During President Obama’s administration, three retired federal employees – among them former Republican House Majority Leader Dick Armey — sued the federal government because they wanted to drop their Medicare Part A coverage without losing Social Security benefits. They claimed participation in Medicare threatened their coverage under the Federal Employees Health Benefit (FEHB) program.
A U.S. district court judge dismissed the case in March 2011, a decision that was upheld the following year by a three-judge panel of the U.S. Court of Appeals for the District of Columbia, with then-judge Brett Kavanaugh writing for the majority that the federal statute offers the plaintiffs no path to disclaim their legal entitlement to Medicare Part A benefits.
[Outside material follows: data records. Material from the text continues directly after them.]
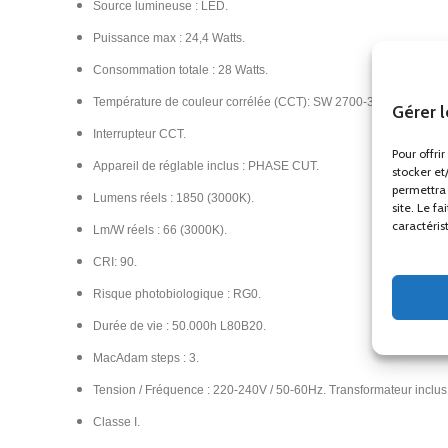
Source lumineuse : LED.
Puissance max : 24,4 Watts.
Consommation totale : 28 Watts.
Température de couleur corrélée (CCT): SW 2700-3000-4000K.
Gérer 
Interrupteur CCT.
Pour offri
Appareil de réglable inclus : PHASE CUT.
stocker et
permettra 
Lumens réels : 1850 (3000K).
site. Le f
caractéris
Lm/W réels : 66 (3000K).
CRI: 90.
Risque photobiologique : RG0.
Durée de vie : 50.000h L80B20.
MacAdam steps : 3.
Tension / Fréquence : 220-240V / 50-60Hz. Transformateur inclus
Classe I.​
The U.S. Supreme Court declined to review.
But in a little-noticed section of a longer Executive Order on Medicare issued last October, President Trump directed the Secretary of Health and Human Services to “revise current rules or policies to preserve the Social Security retirement insurance benefits of seniors who choose not to receive benefits under Medicare Part A.” (E.O. 13890, Sec. 11) The order took effect on April 3, 2020.
We have not yet heard of rules actually being changed, but presumably anyone can now drop Medicare coverage without it affecting their Social Security retirement benefit. According to John Kraus, one of the plaintiffs in the original suit, “There isn’t any law, statute, or regulation that memorializes in the U.S. Code this linkage of the two programs. It is only found in the Social Security Administration’s (SSA) Program Operations Manual System (POMS).”
We asked Mr. Kraus why he and his fellow plaintiffs wanted to separate from Medicare. He told us that the reasons “are several. The foremost is that one enrolled in Medicare cannot have a High Deductible Health Plan with a Health Savings Account. Secondly, for FEHB participants, their coverage becomes secondary to Medicare, without a premium reduction for FEHB coverage. Third, there is the issue of Medicare solvency, which could be a serious consideration in the near future. Lastly, there is the consideration of reduced choice and availability of health care providers because they are either leaving the Medicare program or not accepting additional Medicare recipients as new patients.”
Judith Stein, executive director of the Center for Medicare Advocacy, contends that allowing people to drop Medicare Part A would only weaken the program. “We do not support allowing people to opt out of Part A,” Stein told ElderLawAnswers. “[It’s] not good for Medicare in general, and not allowed by courts – to date.”